A TEENAGE girl ended up in hospital after a mature student gave her tablets he had bought on the internet, York Crown Court heard.
The drug that Jordan Watson, 27, gave to the girl had “never been submitted to a clinical trial or registered for therapeutic use,” said Tom Jackson, prosecuting.
Watson claimed to the girl that they could help her with her mental health problems.
When she said later the same day she had a “funny feeling” he gave her some more.
Just after midnight, she told her mother what had happened and was rushed to hospital by ambulance.
She was slurring her words and had a raised pulse and heartbeat.
She spent 10 hours at hospital before being allowed home.
When police arrested Watson he had 438 of the tablets on him.
For Watson, Anna Bond said he had sought medicine on the internet for his own longstanding health problems including attention deficit hyperactive disorder because he was not happy with the medicine his doctor had prescribed for him.
He had believed the drug he had given the Scarborough girl was diazepam and he was very remorseful for his actions.
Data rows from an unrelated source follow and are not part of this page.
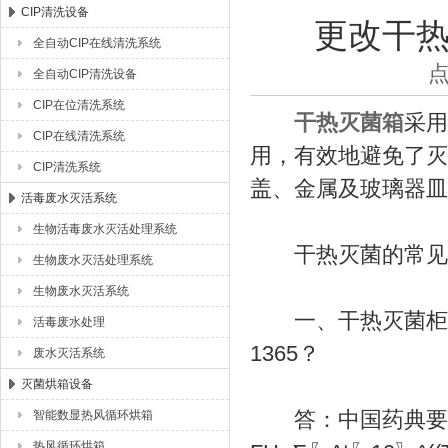
CIP清洗设备
更改干
全自动CIP在线清洗系统
湖北恒丰医疗制药设备有限公司
点
全自动CIP清洗设备
CIP在位清洗系统
干热灭菌箱
采用
CIP在线清洗系统
用，有效地避免了灭
CIP清洗系统
盖、金属及玻璃器皿
活毒废水灭活系统
生物活毒废水灭活处理系统
干热灭菌的常见
生物废水灭活处理系统
生物废水灭活系统
一、干热灭菌柜用来
活毒废水处理
1365？
废水灭活系统
灭菌烘箱设备
答：中国药典要求干
智能数显热风循环烘箱
热风循环烘箱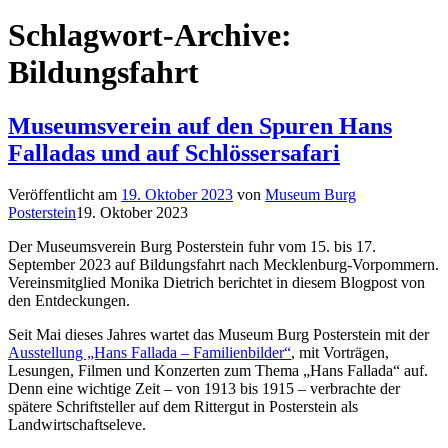
Schlagwort-Archive:
Bildungsfahrt
Museumsverein auf den Spuren Hans
Falladas und auf Schlössersafari
Veröffentlicht am
19. Oktober 2023
von
Museum Burg
Posterstein
19. Oktober 2023
Der Museumsverein Burg Posterstein fuhr vom 15. bis 17.
September 2023 auf Bildungsfahrt nach Mecklenburg-Vorpommern.
Vereinsmitglied Monika Dietrich berichtet in diesem Blogpost von
den Entdeckungen.
Seit Mai dieses Jahres wartet das Museum Burg Posterstein mit der
Ausstellung „Hans Fallada – Familienbilder“
, mit Vorträgen,
Lesungen, Filmen und Konzerten zum Thema „Hans Fallada“ auf.
Denn eine wichtige Zeit – von 1913 bis 1915 – verbrachte der
spätere Schriftsteller auf dem Rittergut in Posterstein als
Landwirtschaftseleve.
He had apologised to the girl’s mother.
Judge Simon Hickey told Watson he had acted out of naivety rather than malice.
But he had betrayed the trust of the girl’s mother when she had left them alone in her house while she was at work.
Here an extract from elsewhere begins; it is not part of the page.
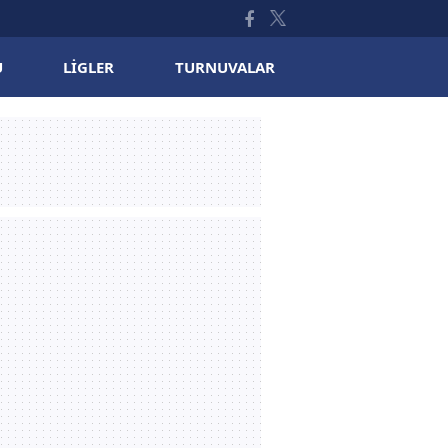
U
LIGLER
TURNUVALAR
Watson, who moved from North Yorkshire to Dartmouth Close, Brighton, pleaded guilty to supplying the girl with Flubromazolom and possessing Flubromazolom.
It is illegal in the UK where it is listed as Class C under the Misuse of Drugs Act.
He was given a four-month prison sentence suspended for 12 months.
Miss Bond said his prescription had been changed shortly before he gave the girl the drug and he was still adjusting to it.
Since then, he had turned his life around.
He had moved to Brighton where he had studied computer science and this September, he had a place to study film making at his local university.
He had sought help for his drug and alcohol abuse through a rehabilitation agency.